Having worked in a variety of entertainment venues, Erin Lorek has cultivated a fascination with the substance of light. At her new design studio, Lorekform, she combines her passion for lighting with manual artistry to create glass lamps and lighting fixtures. Lorek transfers her experience in design and gaffing to a creation process utilizing iron and glass, ultimately delivering a product that both illuminates and provides any environment with a unique piece of art. Introducing this week’s Maker Monday, Erin Lorek.
Lorek’s background in live theatre inspired her Surround pendant, a minimalistic design, akin to a ghost light, that captures light in a reflective glass disc.
Andrew Joseph: You’re the newest Crayola color.

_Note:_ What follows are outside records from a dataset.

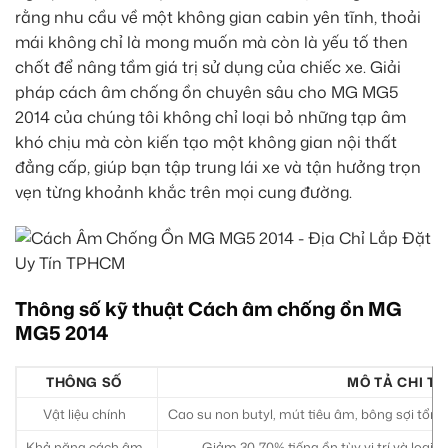
rằng nhu cầu về một không gian cabin yên tĩnh, thoải
mái không chỉ là mong muốn mà còn là yếu tố then
chốt để nâng tầm giá trị sử dụng của chiếc xe. Giải
pháp cách âm chống ồn chuyên sâu cho MG MG5
2014 của chúng tôi không chỉ loại bỏ những tạp âm
khó chịu mà còn kiến tạo một không gian nội thất
đẳng cấp, giúp bạn tập trung lái xe và tận hưởng trọn
vẹn từng khoảnh khắc trên mọi cung đường.
Thông số kỹ thuật Cách âm chống ồn MG
MG5 2014
THÔNG SỐ
MÔ TẢ CHI TI
Vật liệu chính
Cao su non butyl, mút tiêu âm, bông sợi tổn
Khả năng cách âm
Giảm 30-70% tiếng ồn tùy vị trí và loại vậ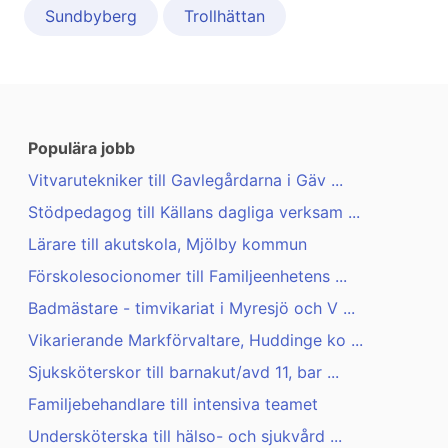
Sundbyberg
Trollhättan
Populära jobb
Vitvarutekniker till Gavlegårdarna i Gäv ...
Stödpedagog till Källans dagliga verksam ...
Lärare till akutskola, Mjölby kommun
Förskolesocionomer till Familjeenhetens ...
Badmästare - timvikariat i Myresjö och V ...
Vikarierande Markförvaltare, Huddinge ko ...
Sjuksköterskor till barnakut/avd 11, bar ...
Familjebehandlare till intensiva teamet
Undersköterska till hälso- och sjukvård ...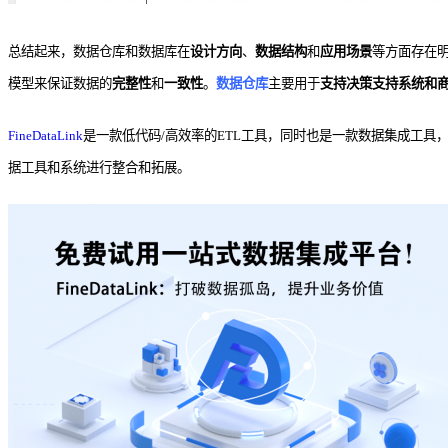
总结起来，数据仓库和数据库在
设计方向
、
数据结构
和
应用场景
等方面存在
模型来保证数据的
完整性
和
一致性
。
数据仓库
主要用于
支持决策支持系统和
FineDataLink
是一款低代码/高效率的ETL工具，同时也是一款数据集成工具
据工具和系统进行整合和拓展。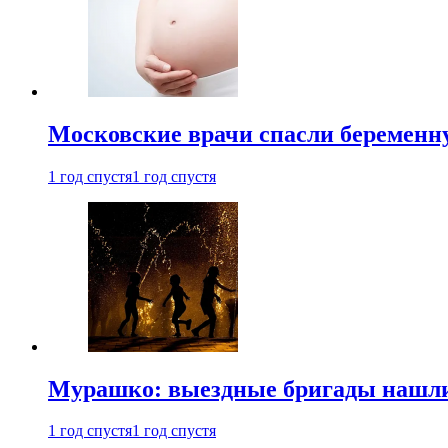
Московские врачи спасли беременн
1 год спустя
1 год спустя
Мурашко: выездные бригады нашли 
1 год спустя
1 год спустя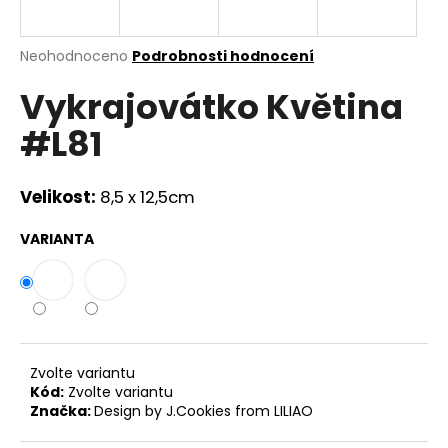
a
j
Průměrné
Neohodnoceno
Podrobnosti hodnocení
í
hodnocení
Vykrajovátko Květina
produktu
t
je
?
#L81
0,0
z
5
hvězdiček.
Velikost:
8,5 x 12,5cm
HLEDAT
VARIANTA
D
o
p
Zvolte variantu
o
Kód:
Zvolte variantu
r
Značka:
Design by J.Cookies from LILIAO
u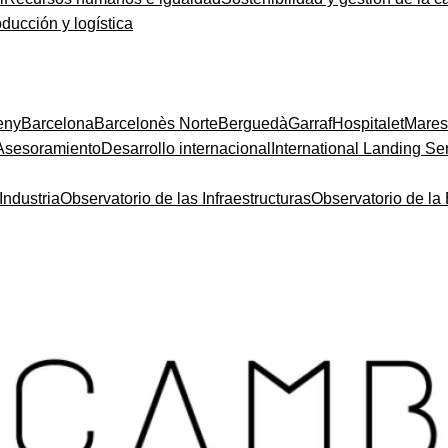
oducción y logística
eny
Barcelona
Barcelonès Norte
Berguedà
Garraf
Hospitalet
Mare
Asesoramiento
Desarrollo internacional
International Landing Se
Industria
Observatorio de las Infraestructuras
Observatorio de l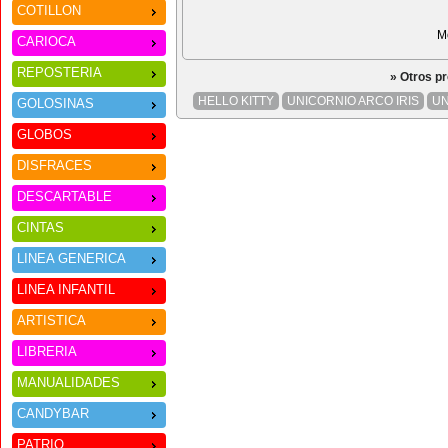
COTILLON
M
CARIOCA
REPOSTERIA
» Otros p
HELLO KITTY
UNICORNIO ARCO IRIS
UN
GOLOSINAS
GLOBOS
DISFRACES
DESCARTABLE
CINTAS
LINEA GENERICA
LINEA INFANTIL
ARTISTICA
LIBRERIA
MANUALIDADES
CANDYBAR
PATRIO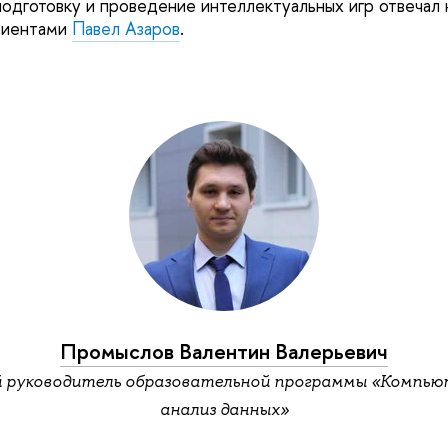
подготовку и проведение интеллектуальных игр отвечал 
риентами
Павел Азаров
.
Промыслов Валентин Валерьевич
 руководитель образовательной программы «Компью
анализ данных»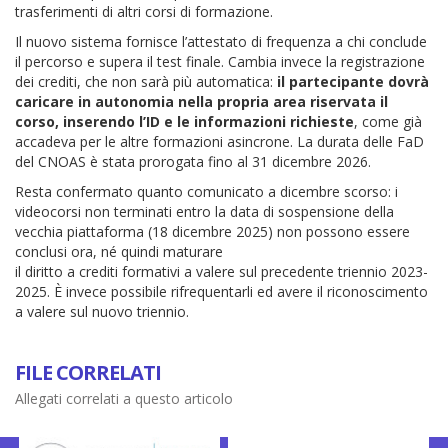
trasferimenti di altri corsi di formazione.
Il nuovo sistema fornisce l’attestato di frequenza a chi conclude
il percorso e supera il test finale. Cambia invece la registrazione
dei crediti, che non sarà più automatica:
il partecipante dovrà
caricare in autonomia nella propria area riservata il
corso, inserendo l’ID e le informazioni richieste
, come già
accadeva per le altre formazioni asincrone. La durata delle FaD
del CNOAS è stata prorogata fino al 31 dicembre 2026.
Resta confermato quanto comunicato a dicembre scorso: i
videocorsi non terminati entro la data di sospensione della
vecchia piattaforma (18 dicembre 2025) non possono essere
conclusi ora, né quindi maturare
il diritto a crediti formativi a valere sul precedente triennio 2023-
2025. È invece possibile rifrequentarli ed avere il riconoscimento
a valere sul nuovo triennio.
FILE CORRELATI
Allegati correlati a questo articolo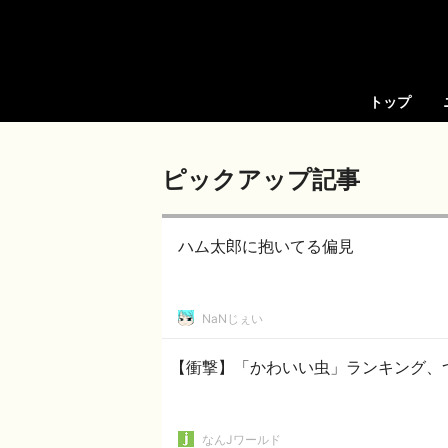
トップ
ピックアップ記事
ハム太郎に抱いてる偏見
NaNじぇい
【衝撃】「かわいい虫」ランキング、
なんJワールド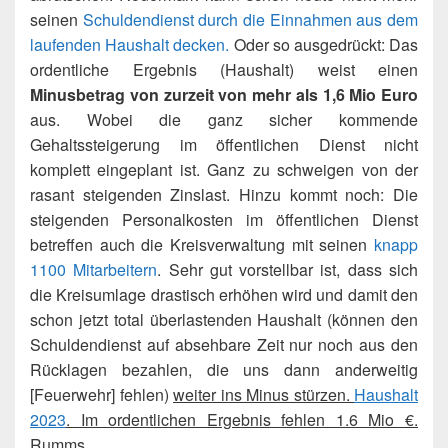
seinen
Schuldendienst durch die Einnahmen aus dem
laufenden Haushalt decken.
Oder so ausgedrückt: Das
ordentliche Ergebnis (Haushalt) weist einen
Minusbetrag von zurzeit von mehr als 1,6 Mio Euro
aus. Wobei die ganz sicher kommende
Gehaltssteigerung im öffentlichen Dienst nicht
komplett eingeplant ist. Ganz zu schweigen von der
rasant steigenden Zinslast. Hinzu kommt noch: Die
steigenden Personalkosten im öffentlichen Dienst
betreffen auch die Kreisverwaltung mit seinen
knapp
1100 Mitarbeitern
. Sehr gut vorstellbar ist, dass sich
die Kreisumlage drastisch erhöhen wird und damit den
schon jetzt total überlastenden Haushalt (können den
Schuldendienst auf absehbare Zeit nur noch aus den
Rücklagen bezahlen, die uns dann anderweitig
[Feuerwehr] fehlen)
weiter ins Minus stürzen.
Haushalt
2023
. Im ordentlichen Ergebnis fehlen 1.6 Mio €.
Rumms.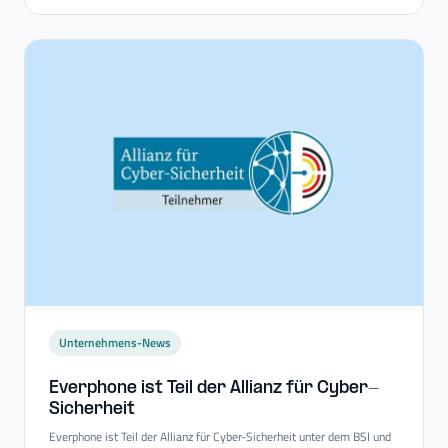
Unternehmens-News
Everphone ist Teil der Allianz für Cyber-​
Sicherheit
Everphone ist Teil der Allianz für Cyber-Sicherheit unter dem BSI und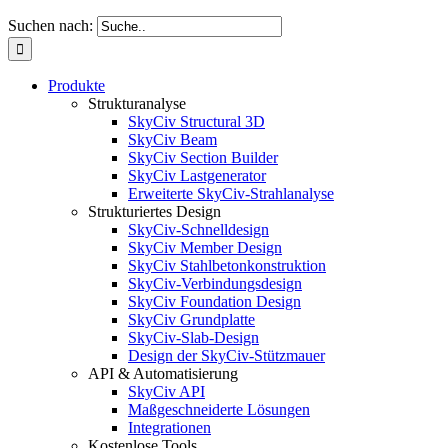
Suchen nach:
Produkte
Strukturanalyse
SkyCiv Structural 3D
SkyCiv Beam
SkyCiv Section Builder
SkyCiv Lastgenerator
Erweiterte SkyCiv-Strahlanalyse
Strukturiertes Design
SkyCiv-Schnelldesign
SkyCiv Member Design
SkyCiv Stahlbetonkonstruktion
SkyCiv-Verbindungsdesign
SkyCiv Foundation Design
SkyCiv Grundplatte
SkyCiv-Slab-Design
Design der SkyCiv-Stützmauer
API & Automatisierung
SkyCiv API
Maßgeschneiderte Lösungen
Integrationen
Kostenlose Tools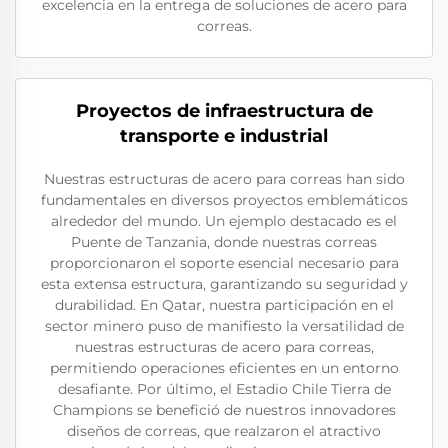
excelencia en la entrega de soluciones de acero para
correas.
Proyectos de infraestructura de
transporte e industrial
Nuestras estructuras de acero para correas han sido
fundamentales en diversos proyectos emblemáticos
alrededor del mundo. Un ejemplo destacado es el
Puente de Tanzania, donde nuestras correas
proporcionaron el soporte esencial necesario para
esta extensa estructura, garantizando su seguridad y
durabilidad. En Qatar, nuestra participación en el
sector minero puso de manifiesto la versatilidad de
nuestras estructuras de acero para correas,
permitiendo operaciones eficientes en un entorno
desafiante. Por último, el Estadio Chile Tierra de
Champions se benefició de nuestros innovadores
diseños de correas, que realzaron el atractivo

What color are you and why?
Erin Lorek: “Luminance.” I work like the highlighter in your makeup bag. Honestly, a large-scale version of this would be great; I could make everything in my apartment fresh and dewy.
Andrew: If you weren’t a designer, you’d be a…?
Erin: I would absolutely love to be a model builder or storyboard artist. Fingers crossed either of those still happen.
The Beacon pendant, a delicate fixture in iron-cast glass, was Lorek’s first project and inspired her later designs.
Andrew: If you could be any animal in the world, what animal would you be and why?
Erin: We all agree the answer is dolphin, right? Like is there anyone out there who doesn’t want to be living their best ocean life?
Andrew: Do you get your eight hours a night? – what is your schedule like?
Erin: Most of my 20s and 30s were spent working on live event production which has a nonsensically rough schedule. I’d often have to go to work at 2 or 3am. Now that I have the opportunity to sleep consistently I do everything I can to get the most out of it and sleep 7-8 hours a night.
Lorekform’s Surround pendant is adjustable and comes in a number of styles, providing a polished, quirky feature to any environment.
Andrew: What about your design style has shifted post-quarantine?
Erin: I’ve been pulling everything inward towards a place of hyper-focus, only thinking about the work in front of me. Up to this point, I spent way too much time worrying about how a piece might be produced. So far I’m enjoying the freedom.
Andrew: What would you like to be remembered for?
Erin: Ideas on the brutalist nature of light, the materiality of it.